Let me provide the flip-side...I had a medicated birth first, and a Hypnobabies drug-free, natural birth second. It was my drug-free birth in which I felt less pain, was peaceful, able to sing, laugh, talk normally, relax, and experience God's amazing creative design in childbirth. I am not more of a superwoman than a non-natural birthing Mom, but I am passionate about natural childbirth. Why? Because I felt like superwoman! The first time I was afraid and unsure, the second time, I took responsibility for my birthing time and made well-researched decisions (compared to my first, which was not a good experience--I needed that to learn from). There is a flood of endorphins at the end of a natural birth that was halted by my pain meds the first time--that is the flood that leaves you refreshed instead of tired, and feeling like superwoman, instead of like sleeping--and my babe was this way too--far more alert! It is that experience that I long for others to have, not because it is right, but because having had both, it would be sad to miss out on--God's mercy and plan was so evident to me! 9 lbs 2.5 oz can be a comfortable birthing experience w/out pain medication--no one was more shocked than I!
Awesome fantastic wonderful post!
Yes, all of us as moms need to focus on the joy of seeing your baby for the first time - not how it got to that point! Sure I still wish I could have a vaginal birth but that does not make me any less "empowered" and I can still do anything, even though I couldn't have a vaginal birth!
Thank you for this post Cheri! You are amazing!
Ok, this issue is now more than a month old and I am just getting on board! I agree whole-heartedly, a healthy baby is top priority! I will tell you from a medical professional standpoint - I am a physical therapist with emphasis in spine and women's health - that there are so very many things that can go wrong with a birth PERIOD! I also am very "alternative" in my approach to many things. That being said, having a baby is one of the most hazardous "natural" things a woman can do. Yes, it is a natural thing, but also has so many ways to be tragic. Just look at the veterinary world - they have natural births 100% of the time, and still lose their babies and themselves quite often. And I won't even go into the sequelae in later life of nearly 50% of women who've had children - incontinence and organ prolapse WHICH CAN BE HELPED BEFORE IT BEGINS!!! See your women's health PT today!! :)
That being said, I tried for a Bradley Birth, was in natural labor 26 hours and ended up with a csection 8 hours later after 4 and 1/2 hours of pushing! She was stuck, face up and not turning. In that moment I was never so glad to see the surgeon and the needle, and I realized that there was NO WAY I could have had that baby without medical intervention.

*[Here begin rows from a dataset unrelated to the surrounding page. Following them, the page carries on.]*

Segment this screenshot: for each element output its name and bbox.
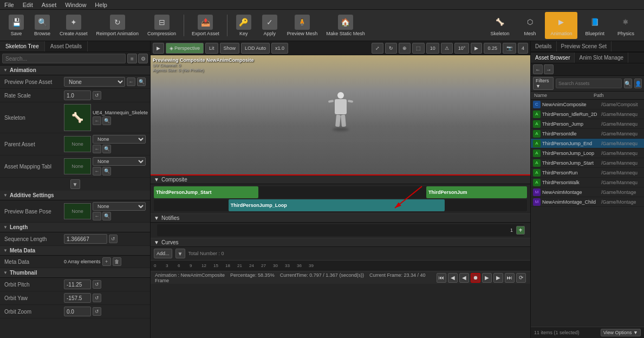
scale-btn[interactable]: x1.0	[271, 43, 288, 54]
list-item[interactable]: M NewAnimMontage_Child /Game/Montage	[531, 197, 644, 207]
blueprint-mode-button[interactable]: 📘 Blueprint	[580, 12, 610, 39]
vp-move-icon[interactable]: ⤢	[372, 43, 383, 54]
sequence-length-input[interactable]	[64, 234, 107, 244]
view-options-btn[interactable]: View Options ▼	[601, 329, 641, 336]
vp-rotate-icon[interactable]: ↻	[385, 43, 397, 54]
asset-mapping-search-btn[interactable]: 🔍	[102, 167, 111, 176]
vp-angle-icon[interactable]: ⚠	[441, 43, 453, 54]
skip-start-btn[interactable]: ⏮	[437, 273, 446, 283]
parent-asset-browse-btn[interactable]: ←	[93, 145, 101, 153]
meta-data-delete-btn[interactable]: 🗑	[113, 257, 121, 266]
step-fwd-btn[interactable]: ▶	[493, 273, 503, 283]
orbit-yaw-reset-btn[interactable]: ↺	[93, 294, 101, 302]
list-item[interactable]: A ThirdPersonIdle /Game/Mannequ	[531, 129, 644, 139]
skeleton-mode-button[interactable]: 🦴 Skeleton	[485, 12, 515, 39]
compression-button[interactable]: ⊟ Compression	[144, 12, 179, 39]
expand-more-btn[interactable]: ▼	[70, 179, 80, 189]
segment-jump-loop[interactable]: ThirdPersonJump_Loop	[229, 199, 445, 211]
sequence-length-reset-btn[interactable]: ↺	[109, 235, 118, 243]
skeleton-browse-btn[interactable]: ←	[93, 116, 101, 125]
additive-settings-section-header[interactable]: ▼ Additive Settings	[0, 191, 150, 200]
nav-fwd-btn[interactable]: →	[544, 64, 554, 74]
list-item[interactable]: A ThirdPersonJump_Loop /Game/Mannequ	[531, 148, 644, 158]
search-input[interactable]	[2, 54, 126, 63]
length-section-header[interactable]: ▼ Length	[0, 223, 150, 232]
preview-base-pose-search-btn[interactable]: 🔍	[102, 212, 111, 220]
key-button[interactable]: 🔑 Key	[232, 12, 256, 39]
list-item[interactable]: C NewAnimComposite /Game/Composit	[531, 100, 644, 109]
tab-skeleton-tree[interactable]: Skeleton Tree	[0, 41, 45, 51]
loop-btn[interactable]: ⟳	[516, 273, 526, 283]
menu-help[interactable]: Help	[95, 2, 107, 8]
vp-scale-icon[interactable]: ⊕	[399, 43, 411, 54]
list-item[interactable]: A ThirdPersonJump_End /Game/Mannequ	[531, 139, 644, 148]
tab-asset-browser[interactable]: Asset Browser	[531, 53, 575, 63]
thumbnail-section-header[interactable]: ▼ Thumbnail	[0, 268, 150, 278]
tab-asset-details[interactable]: Asset Details	[45, 41, 88, 51]
list-item[interactable]: A ThirdPersonRun /Game/Mannequ	[531, 168, 644, 178]
list-item[interactable]: M NewAnimMontage /Game/Montage	[531, 187, 644, 197]
vp-camera-icon[interactable]: 📷	[503, 43, 516, 54]
orbit-zoom-reset-btn[interactable]: ↺	[93, 307, 101, 316]
orbit-zoom-input[interactable]	[64, 307, 91, 316]
asset-mapping-dropdown[interactable]: None	[93, 157, 146, 166]
animation-section-header[interactable]: ▼ Animation	[0, 66, 150, 75]
preview-base-pose-dropdown[interactable]: None	[93, 202, 146, 211]
list-item[interactable]: A ThirdPerson_Jump /Game/Mannequ	[531, 119, 644, 129]
viewport-canvas[interactable]: Previewing Composite NewAnimComposite UV…	[151, 55, 530, 174]
save-button[interactable]: 💾 Save	[4, 12, 28, 39]
preview-pose-dropdown[interactable]: None	[64, 77, 125, 87]
asset-search-icon[interactable]: 🔍	[624, 79, 632, 88]
apply-button[interactable]: ✓ Apply	[258, 12, 282, 39]
meta-data-section-header[interactable]: ▼ Meta Data	[0, 246, 150, 256]
parent-asset-search-btn[interactable]: 🔍	[102, 145, 111, 153]
step-back2-btn[interactable]: ◀	[459, 273, 469, 283]
vp-speed-icon[interactable]: ▶	[471, 43, 482, 54]
browse-button[interactable]: 🔍 Browse	[30, 12, 54, 39]
menu-edit[interactable]: Edit	[23, 2, 33, 8]
menu-asset[interactable]: Asset	[42, 2, 57, 8]
asset-mapping-browse-btn[interactable]: ←	[93, 167, 101, 176]
vp-num4[interactable]: 4	[518, 43, 528, 54]
meta-data-add-btn[interactable]: +	[102, 257, 111, 266]
menu-window[interactable]: Window	[65, 2, 86, 8]
perspective-btn[interactable]: ◈ Perspective	[166, 43, 204, 54]
tab-anim-slot[interactable]: Anim Slot Manage	[575, 53, 628, 63]
add-curve-btn[interactable]: Add...	[154, 249, 172, 258]
lod-btn[interactable]: LOD Auto	[241, 43, 270, 54]
vp-grid-num[interactable]: 10	[426, 43, 439, 54]
animation-mode-button[interactable]: ▶ Animation	[545, 12, 577, 39]
list-item[interactable]: A ThirdPerson_IdleRun_2D /Game/Mannequ	[531, 109, 644, 119]
make-static-button[interactable]: 🏠 Make Static Mesh	[323, 12, 368, 39]
list-item[interactable]: A ThirdPersonWalk /Game/Mannequ	[531, 178, 644, 187]
reimport-button[interactable]: ↻ Reimport Animation	[93, 12, 142, 39]
orbit-pitch-reset-btn[interactable]: ↺	[93, 280, 101, 289]
step-back-btn[interactable]: ◀	[448, 273, 458, 283]
segment-jump-end[interactable]: ThirdPersonJum	[426, 186, 527, 198]
preview-pose-arrow-btn[interactable]: ←	[127, 77, 135, 86]
rate-scale-reset-btn[interactable]: ↺	[93, 91, 101, 100]
segment-jump-start[interactable]: ThirdPersonJump_Start	[154, 186, 258, 198]
skeleton-search-btn[interactable]: 🔍	[102, 116, 111, 125]
lit-btn[interactable]: Lit	[205, 43, 218, 54]
play-btn[interactable]: ▶	[482, 273, 492, 283]
parent-asset-dropdown[interactable]: None	[93, 135, 146, 144]
preview-base-pose-browse-btn[interactable]: ←	[93, 212, 101, 220]
create-asset-button[interactable]: ✦ Create Asset	[56, 12, 91, 39]
nav-back-btn[interactable]: ←	[533, 64, 543, 74]
tab-details[interactable]: Details	[531, 41, 557, 51]
record-btn[interactable]: ⏺	[471, 273, 480, 283]
export-button[interactable]: 📤 Export Asset	[188, 12, 223, 39]
list-view-icon[interactable]: ≡	[127, 54, 137, 63]
mesh-mode-button[interactable]: ⬡ Mesh	[517, 12, 543, 39]
show-btn[interactable]: Show	[220, 43, 240, 54]
rate-scale-input[interactable]	[64, 90, 91, 100]
asset-user-icon[interactable]: 👤	[634, 79, 642, 88]
viewport-nav-btn[interactable]: ▶	[153, 43, 164, 54]
add-curve-dropdown-btn[interactable]: ▼	[175, 249, 185, 258]
orbit-yaw-input[interactable]	[64, 293, 91, 303]
settings-icon[interactable]: ⚙	[138, 54, 148, 63]
asset-search-input[interactable]	[556, 79, 622, 88]
list-item[interactable]: A ThirdPersonJump_Start /Game/Mannequ	[531, 158, 644, 168]
physics-mode-button[interactable]: ⚛ Physics	[612, 12, 640, 39]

Yes, our bodies are wonderful and meant to have children, but please realize, I laid there and knew that she was not coming out by my efforts alone. It was a terrible feeling. If not for modern medicine, she and possibly I wouldn't be here today. That's what used to happen.

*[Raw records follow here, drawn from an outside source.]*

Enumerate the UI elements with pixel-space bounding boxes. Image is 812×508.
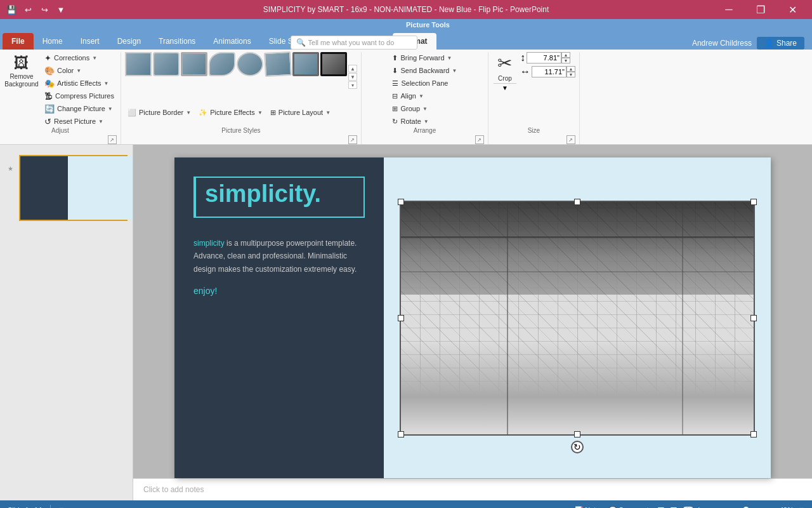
height-input[interactable] [527, 52, 561, 64]
share-button[interactable]: 👤 Notes Share [757, 37, 804, 50]
status-bar: Slide 1 of 1 ⊡ 📝 Notes 💬 Comments ⊟ ⊞ 📖 … [0, 500, 812, 508]
undo-button[interactable]: ↩ [22, 3, 34, 16]
main-area: 1 ★ simplicity. simplicity is a multipur… [0, 145, 812, 500]
view-slide-sorter-button[interactable]: ⊞ [670, 505, 678, 508]
tab-animations[interactable]: Animations [204, 33, 259, 50]
artistic-icon: 🎭 [44, 79, 55, 88]
height-down-button[interactable]: ▼ [561, 58, 570, 64]
handle-top-center[interactable] [574, 199, 580, 205]
rotate-button[interactable]: ↻ Rotate ▼ [390, 116, 459, 127]
align-icon: ⊟ [392, 92, 398, 100]
comments-button[interactable]: 💬 Comments [608, 506, 652, 509]
height-icon: ↕ [520, 52, 525, 64]
tab-transitions[interactable]: Transitions [150, 33, 204, 50]
view-reading-button[interactable]: 📖 [683, 505, 693, 508]
bring-forward-button[interactable]: ⬆ Bring Forward ▼ [390, 52, 459, 64]
change-picture-button[interactable]: 🔄 Change Picture ▼ [42, 103, 117, 114]
style-item-2[interactable] [153, 52, 180, 76]
style-item-5[interactable] [237, 52, 263, 76]
redo-button[interactable]: ↪ [38, 3, 51, 16]
picture-effects-button[interactable]: ✨ Picture Effects ▼ [196, 107, 265, 118]
style-item-8[interactable] [320, 52, 347, 76]
width-up-button[interactable]: ▲ [566, 66, 575, 72]
tab-design[interactable]: Design [108, 33, 150, 50]
style-item-4[interactable] [209, 52, 235, 76]
color-button[interactable]: 🎨 Color ▼ [42, 65, 117, 76]
image-content [401, 202, 754, 434]
group-icon: ⊞ [392, 105, 398, 113]
align-button[interactable]: ⊟ Align ▼ [390, 90, 459, 102]
size-inputs-col: ↕ ▲ ▼ ↔ ▲ ▼ [520, 52, 575, 77]
style-item-6[interactable] [264, 51, 292, 77]
fit-to-window-button[interactable]: ⊡ [799, 506, 804, 509]
layout-dropdown-icon: ▼ [325, 110, 331, 116]
slide-thumbnail[interactable] [19, 155, 128, 221]
gallery-down-button[interactable]: ▼ [348, 73, 357, 81]
status-right: 📝 Notes 💬 Comments ⊟ ⊞ 📖 ▶ − + 49% ⊡ [575, 505, 804, 508]
handle-bottom-left[interactable] [398, 431, 404, 438]
search-bar[interactable]: 🔍 [291, 36, 417, 50]
adjust-group: 🖼 Remove Background ✦ Corrections ▼ 🎨 Co… [0, 52, 121, 144]
handle-top-left[interactable] [398, 199, 404, 205]
height-up-button[interactable]: ▲ [561, 52, 570, 58]
arrange-expand-button[interactable]: ↗ [475, 135, 484, 144]
corrections-button[interactable]: ✦ Corrections ▼ [42, 52, 117, 64]
style-item-3[interactable] [181, 52, 207, 76]
heading-container: simplicity. [193, 177, 365, 218]
size-expand-button[interactable]: ↗ [566, 135, 575, 144]
gallery-up-button[interactable]: ▲ [348, 65, 357, 72]
tab-file[interactable]: File [3, 33, 34, 50]
width-input[interactable] [532, 66, 566, 77]
color-icon: 🎨 [44, 66, 55, 76]
style-item-7[interactable] [292, 52, 319, 76]
adjust-group-inner: 🖼 Remove Background ✦ Corrections ▼ 🎨 Co… [4, 52, 117, 127]
align-dropdown: ▼ [419, 93, 424, 99]
rotate-icon: ↻ [392, 117, 398, 126]
picture-border-button[interactable]: ⬜ Picture Border ▼ [125, 107, 193, 118]
width-down-button[interactable]: ▼ [566, 72, 575, 77]
crop-dropdown-arrow[interactable]: ▼ [494, 83, 516, 92]
view-normal-button[interactable]: ⊟ [657, 505, 665, 508]
notes-bar[interactable]: Click to add notes [133, 478, 812, 500]
gallery-more-button[interactable]: ▾ [348, 81, 357, 89]
handle-mid-right[interactable] [750, 315, 757, 321]
remove-background-button[interactable]: 🖼 Remove Background [4, 52, 39, 90]
handle-top-right[interactable] [750, 199, 757, 205]
selection-pane-button[interactable]: ☰ Selection Pane [390, 77, 459, 89]
img-line-v1 [507, 202, 508, 434]
tab-insert[interactable]: Insert [72, 33, 108, 50]
change-pic-icon: 🔄 [44, 104, 55, 114]
status-divider-1 [50, 505, 51, 508]
handle-bottom-center[interactable] [574, 431, 580, 438]
notes-button[interactable]: 📝 Notes [575, 506, 603, 509]
slide-canvas[interactable]: simplicity. simplicity is a multipurpose… [174, 157, 771, 478]
thumb-right [68, 156, 133, 220]
save-button[interactable]: 💾 [5, 3, 18, 16]
handle-bottom-right[interactable] [750, 431, 757, 438]
compress-button[interactable]: 🗜 Compress Pictures [42, 90, 117, 102]
reset-picture-button[interactable]: ↺ Reset Picture ▼ [42, 116, 117, 127]
adjust-col: ✦ Corrections ▼ 🎨 Color ▼ 🎭 Artistic Eff… [42, 52, 117, 127]
minimize-button[interactable]: ─ [714, 0, 743, 19]
bring-forward-icon: ⬆ [392, 54, 398, 62]
artistic-effects-button[interactable]: 🎭 Artistic Effects ▼ [42, 77, 117, 89]
user-name: Andrew Childress [692, 39, 752, 48]
view-slideshow-button[interactable]: ▶ [698, 505, 705, 508]
crop-button[interactable]: ✂ Crop ▼ [492, 52, 518, 92]
group-button[interactable]: ⊞ Group ▼ [390, 103, 459, 114]
rotate-handle[interactable]: ↻ [571, 441, 584, 453]
restore-button[interactable]: ❐ [746, 0, 775, 19]
search-input[interactable] [308, 39, 412, 46]
picture-layout-button[interactable]: ⊞ Picture Layout ▼ [268, 107, 333, 118]
send-backward-button[interactable]: ⬇ Send Backward ▼ [390, 65, 459, 76]
selected-image[interactable]: ↻ [400, 201, 755, 436]
img-line-2 [401, 271, 754, 272]
style-item-1[interactable] [125, 52, 152, 76]
styles-expand-button[interactable]: ↗ [348, 135, 357, 144]
adjust-expand-button[interactable]: ↗ [108, 135, 117, 144]
customize-button[interactable]: ▼ [55, 3, 67, 16]
tab-home[interactable]: Home [34, 33, 72, 50]
handle-mid-left[interactable] [398, 315, 404, 321]
fit-slide-button[interactable]: ⊡ [58, 506, 64, 509]
close-button[interactable]: ✕ [778, 0, 807, 19]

So I agree with Chari fully. Let's all be supportive to this tough job of parenting, and if someone wants to hear why we feel the way we do, then share it. Otherwise, let's be kind and non-judgmental. I wanted a natural birth, tried it, couldn't do it, and was so grateful for modern medicine. Encourage those on the fence to do their own research and decide for themselves. Being there as a resource is the best example you can set! Our special time with our little ones is too short to worry about others!